The fact that “Native American” can turn up as a partial match for a person born in Central Asia points to several limitations in existing commercial tests. It illustrates the mutability of ethnic labels: neither “Native American” nor “Kazakh” existed 20,000 years ago; these are modern terms. It illustrates the sampling bias in the ethnic categories that are included: because “Kazakh” is not a reportable label in 23andMe (nor are most other Central Asian ethnicities), then all the algorithm can do is give the next-best matches, which may include not only Native American, but also East Asian and European subgroups. Finally, the partial DNA “match” between an ethnic Kazakh and a Native American points to the vast difference in the timescale of “ancestry” that is embedded in genes (on the order of tens of thousands of years) versus the timescale of “ancestry” that people usually have in mind when they consider family history (perhaps a couple hundred years at most).

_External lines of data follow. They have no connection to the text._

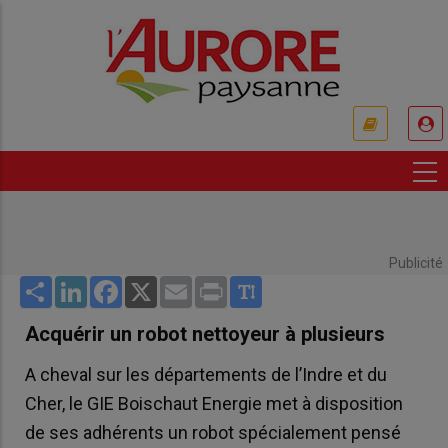
Aller
au
contenu
principal
USER
ACCOUNT
MENU
Publicité
Share
LinkedIn
Facebook
X
Email
Print
Acquérir un robot nettoyeur à plusieurs
A cheval sur les départements de l’Indre et du
Cher, le GIE Boischaut Energie met à disposition
de ses adhérents un robot spécialement pensé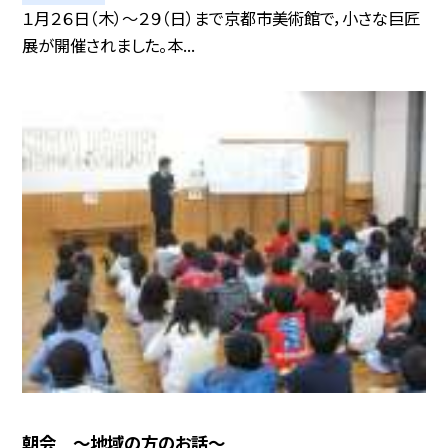
１月２６日（木）〜２９（日）まで京都市美術館で，小さな巨匠
展が開催されました。本...
朝会 〜地域の方のお話〜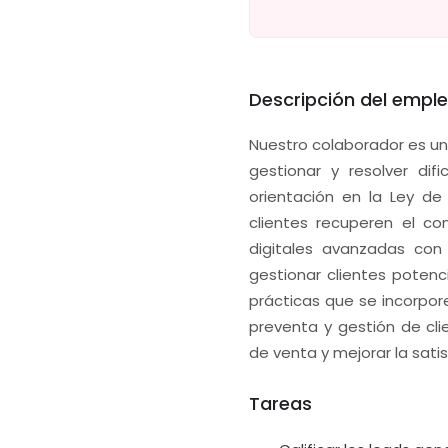
Descripción del empl
Nuestro colaborador es u
gestionar y resolver dif
orientación en la Ley de
clientes recuperen el c
digitales avanzadas con
gestionar clientes potenc
prácticas que se incorpore
preventa y gestión de cl
de venta y mejorar la satis
Tareas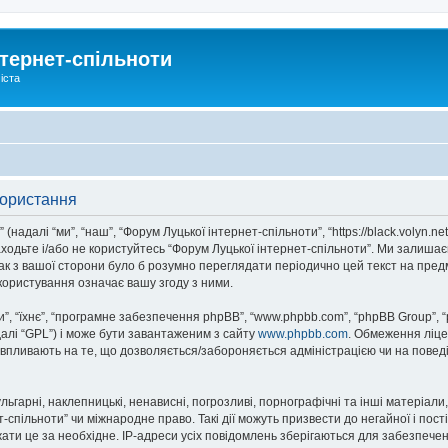
тернет-спільноти
іста
користання
надалі “ми”, “наш”, “Форум Луцької інтернет-спільноти”, “https://black.volyn.ne
аходьте і/або не користуйтесь “Форум Луцької інтернет-спільноти”. Ми залишає
ак з вашої сторони було б розумно переглядати періодично цей текст на пред
користування означає вашу згоду з ними.
, “їхнє”, “програмне забезпечення phpBB”, “www.phpbb.com”, “phpBB Group”, 
далі “GPL”) і може бути завантаженим з сайту
www.phpbb.com
. Обмеження ліце
не впливають на те, що дозволяється/забороняється адміністрацією чи на повед
ьгарні, наклепницькі, ненависні, погрозливі, порнографічні та інші матеріали,
спільноти” чи міжнародне право. Такі дії можуть призвести до негайної і пост
ти це за необхідне. IP-адреси усіх повідомлень зберігаються для забезпечен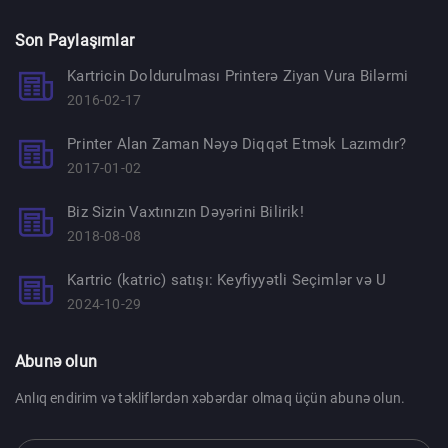
Son Paylaşımlar
Kartricin Doldurulması Printerə Ziyan Vura Bilərmi
2016-02-17
Printer Alan Zaman Nəyə Diqqət Etmək Lazımdır?
2017-01-02
Biz Sizin Vaxtınızın Dəyərini Bilirik!
2018-08-08
Kartric (katric) satışı: Keyfiyyətli Seçimlər və U
2024-10-29
Abunə olun
Anlıq endirim və təkliflərdən xəbərdar olmaq üçün abunə olun.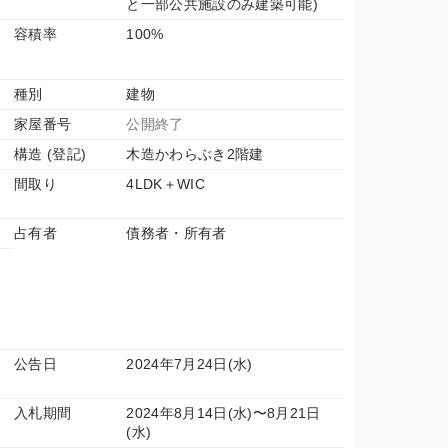
と一部公共施設のみ建築可能)
容積率
100%
種別
建物
家屋番号
公開終了
構造 (登記)
木造かわらぶき2階建
間取り
4LDK＋WIC
占有者
債務者・所有者
公告日
2024年7月24日(水)
入札期間
2024年8月14日(水)〜8月21日
(水)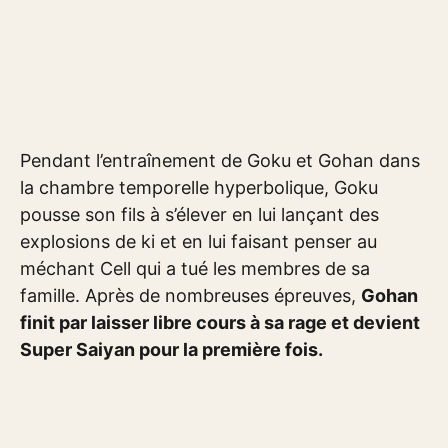
Pendant l’entraînement de Goku et Gohan dans
la chambre temporelle hyperbolique, Goku
pousse son fils à s’élever en lui lançant des
explosions de ki et en lui faisant penser au
méchant Cell qui a tué les membres de sa
famille. Après de nombreuses épreuves,
Gohan
finit par laisser libre cours à sa rage et devient
Super Saiyan pour la première fois.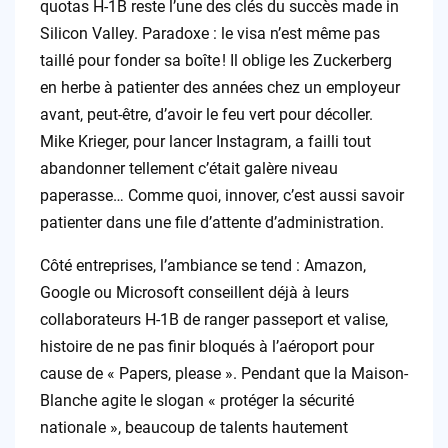
quotas H-1B reste l’une des clés du succès made in
Silicon Valley. Paradoxe : le visa n’est même pas
taillé pour fonder sa boîte ! Il oblige les Zuckerberg
en herbe à patienter des années chez un employeur
avant, peut-être, d’avoir le feu vert pour décoller.
Mike Krieger, pour lancer Instagram, a failli tout
abandonner tellement c’était galère niveau
paperasse… Comme quoi, innover, c’est aussi savoir
patienter dans une file d’attente d’administration.
Côté entreprises, l’ambiance se tend : Amazon,
Google ou Microsoft conseillent déjà à leurs
collaborateurs H-1B de ranger passeport et valise,
histoire de ne pas finir bloqués à l’aéroport pour
cause de « Papers, please ». Pendant que la Maison-
Blanche agite le slogan « protéger la sécurité
nationale », beaucoup de talents hautement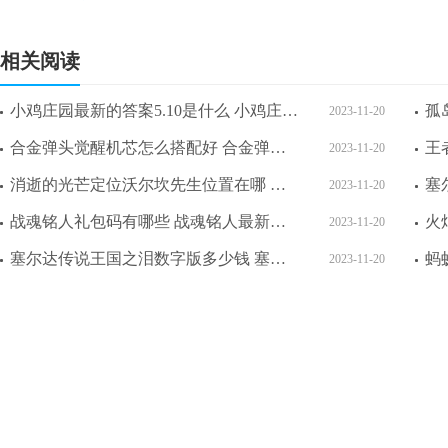
相关阅读
小鸡庄园最新的答案5.10是什么 小鸡庄园最新答题答案2023年5月10日
2023-11-20
合金弹头觉醒机芯怎么搭配好 合金弹头觉醒机芯搭配攻略一览
2023-11-20
消逝的光芒定位沃尔坎先生位置在哪 消逝的光芒定位沃尔坎先生位置攻略介绍
2023-11-20
战魂铭人礼包码有哪些 战魂铭人最新礼包码2023
2023-11-20
塞尔达传说王国之泪数字版多少钱 塞尔达传说王国之泪数字版各分区价格一览
2023-11-20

Finally, it’s important to realize that while DNA does contain a record of the past, it is a fragmented and incomplete record. Some commercial tests rely upon mitochondrial DNA, which are passed down only through the matriline (the ancestral line involving the mother’s mother’s mother’s mother, etc.). This is one tiny branch on a huge family tree. Likewise, for males, some tests rely upon the Y chromosome, which is only passed along the patriline (father’s father’s father etc.). To use an analogy, imagine the numerous rivers and creeks that flow into an ocean. We would not claim that one tiny creek among all of those tributaries is “the” source of the ocean. Some commercial tests recognize this and rely not upon mitochondrial or Y-chromosome DNA, but rather upon full autosomal DNA (including all 22 chromosomes beyond the X/Y sex chromosomes). Unlike mitochondrial or Y-chromosome DNA, autosomal DNA is potentially influenced by all the ancestral lines leading to the present-day person. Yet even the entire genome of a present-day person only includes the ancestral gene segments that survived the mutation and recombination process that happened in each new generation. Consider that your DNA length is finite, but the more generations you go back, the more ancestors you have. Many DNA segments from these ancestors must have been simply lost to history. These lost genes are part of your ancestral past too, but they are not evident in your genome. Thus, your genome reflects only a portion of what came before.

It’s understandable that people are fascinated with the past. It is especially understandable that people with questions about their past, such as adoptees and their families, seek any source of information that may be illuminating. And direct-to-consumer DNA tests may have some beneficial or informative effects. For example, a person who believed herself to have fully African heritage may re-examine that belief (and revisit family history) if a DNA test indicates a partial match with European ancestry. Aside from implications about an individual’s heritage, the tests may prompt fruitful conversations about the meaning of ancestry and the role of the genetic past in contributing to a sense of identity in the present. The tests could stimulate a renewed interest in the history of human populations and migration. Most optimistically, the tests could reaffirm a sense in which we are all, in the end, human. But the danger is that such tests reinforce a false biological conception of race and ethnicity and mislead us into thinking that the answers to personal identity can be found at the molecular level.